UCLA Engineers Receive Three NSF Awards for Semiconductor Research

Wang, Williams,Cabric

UCLA Samueli
Kang Wang (left), Benjamin Williams (center) and Danijela Cabric (right) have each received a National Science Foundation award for semiconductor research.

Dec 8, 2023

UCLA Samueli Newsroom

Three research teams led by the UCLA Samueli School of Engineering have been awarded research grants totaling $3.38 million by the National Science Foundation (NSF) through its Future of Semiconductors design and manufacturing program. Electrical and computer engineering distinguished professor Kang Wang, as well as professors and vice chairs Benjamin Williams and Danijela Cabric, lead the three projects, respectively.

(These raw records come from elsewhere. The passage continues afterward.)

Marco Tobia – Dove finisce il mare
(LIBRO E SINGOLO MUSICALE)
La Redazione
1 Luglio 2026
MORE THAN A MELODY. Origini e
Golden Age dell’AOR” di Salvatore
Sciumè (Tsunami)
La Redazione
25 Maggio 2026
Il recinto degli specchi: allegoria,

Williams’ group has been awarded a three-year, $1.96 million grant to develop hybrid electronic-photonic semiconductor devices that operate at frequencies above 1 terahertz (THz). Current semiconductors fabricated at silicon-industry foundries can generate and detect radiation at ever-increasing frequencies, but the signals become weak at frequencies exceeding 1 THz. The researchers are pursuing an approach based on the heterogeneous integration of silicon electronic chips with III-V terahertz laser amplifier chips on a common THz interconnect platform. The resulting system is anticipated to operate above 1.5 THz, which will allow it to detect the telltale spectral fingerprints of a range of gases. The group plans to demonstrate the system’s performance in environmental, industrial and scientific sensing applications. 

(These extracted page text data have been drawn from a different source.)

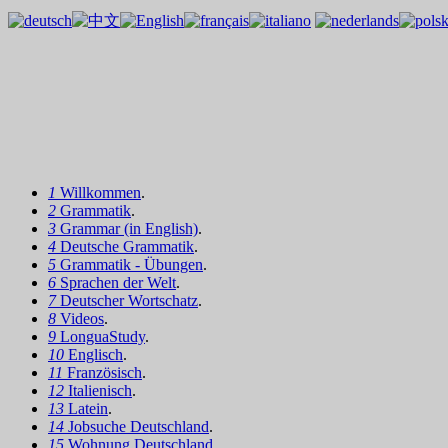
1
Willkommen
.
2
Grammatik
.
3
Grammar (in English)
.
4
Deutsche Grammatik
.
5
Grammatik - Übungen
.
6
Sprachen der Welt
.
7
Deutscher Wortschatz
.
8
Videos
.
9
LonguaStudy
.
10
Englisch
.
11
Französisch
.
12
Italienisch
.
13
Latein
.
14
Jobsuche Deutschland
.
15
Wohnung Deutschland
.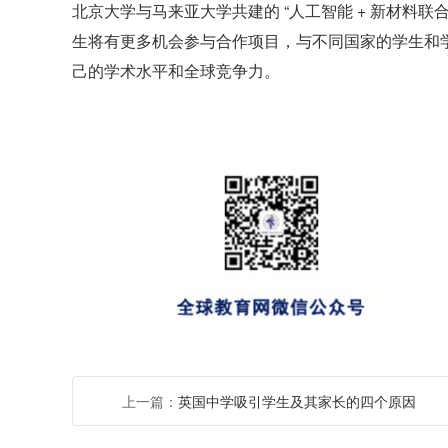
北京大学与马来亚大学共建的 “人工智能 + 新材料
生将有更多机会参与合作项目，与不同国家的学生和
己的学术水平和全球竞争力。
上一篇：
英国中学吸引学生及其家长的四个原因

The team’s co-investigators are Mitchell Spearrin, an associate professor of mechanical and aerospace engineering; Aydin Babakhani, an associate professor of electrical and computer engineering; and Subramanian Iyer, director of the UCLA Center for Heterogeneous Integration and Performance Scaling and a distinguished professor of electrical and computer engineering. Iyer is currently on assignment as the director of the National Advanced Packaging Manufacturing program.

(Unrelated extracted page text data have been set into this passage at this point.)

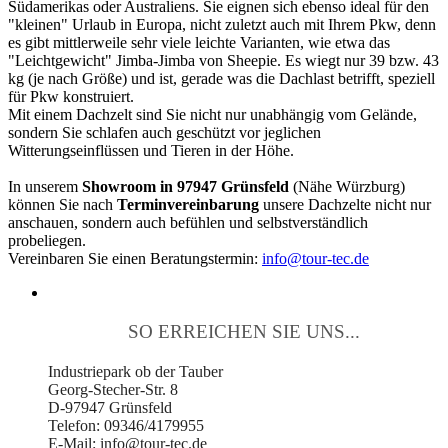
Südamerikas oder Australiens. Sie eignen sich ebenso ideal für den
"kleinen" Urlaub in Europa, nicht zuletzt auch mit Ihrem Pkw, denn
es gibt mittlerweile sehr viele leichte Varianten, wie etwa das
"Leichtgewicht" Jimba-Jimba von Sheepie. Es wiegt nur 39 bzw. 43
kg (je nach Größe) und ist, gerade was die Dachlast betrifft, speziell
für Pkw konstruiert.
Mit einem Dachzelt sind Sie nicht nur unabhängig vom Gelände,
sondern Sie schlafen auch geschützt vor jeglichen
Witterungseinflüssen und Tieren in der Höhe.
In unserem
Showroom in 97947 Grünsfeld
(Nähe Würzburg)
können Sie nach
Terminvereinbarung
unsere Dachzelte nicht nur
anschauen, sondern auch befühlen und selbstverständlich
probeliegen.
Vereinbaren Sie einen Beratungstermin:
info@tour-tec.de
SO ERREICHEN SIE UNS...
Industriepark ob der Tauber
Georg-Stecher-Str. 8
D-97947 Grünsfeld
Telefon: 09346/4179955
E-Mail: info@tour-tec.de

Wang, who is UCLA’s Raytheon Company Chair in Electrical Engineering, has been awarded a two-year, $945,000 grant to address issues in fabricating memory systems designed to increase data transfer to match modern processors’ speeds. His research group will explore the potential of using the Retunable Reconfigurable Racetrack-Memory Acceleration Platform (R3AP) to resolve challenges in systems that combine mature and cutting-edge chip technologies as a reconfigurable logic, processing-in-memory (PIM) accelerator and high-density memory storage. R3AP could be particularly powerful for internet-of-things devices and cyber-physical systems, as well as in high-performance and cloud-computing systems. Wang holds faculty appointments in electrical and computer engineering as well as materials science and engineering.

In collaboration with UC Berkeley and Boston University, Cabric has been awarded a three-year, $470,000 grant to develop next-generation wireless communications technologies that can enable advanced cell-free communication and multi-static sensing. The team will demonstrate millimeter wave-integrated circuits and systems that incorporate advanced electronic and photonic components for large-scale distributed antenna arrays. This research aims to create a new set of CODAeMIMO technologies enabling collaborative optically disaggregated extreme multiple-input, multiple-output high-capacity communication and high-fidelity sensing systems.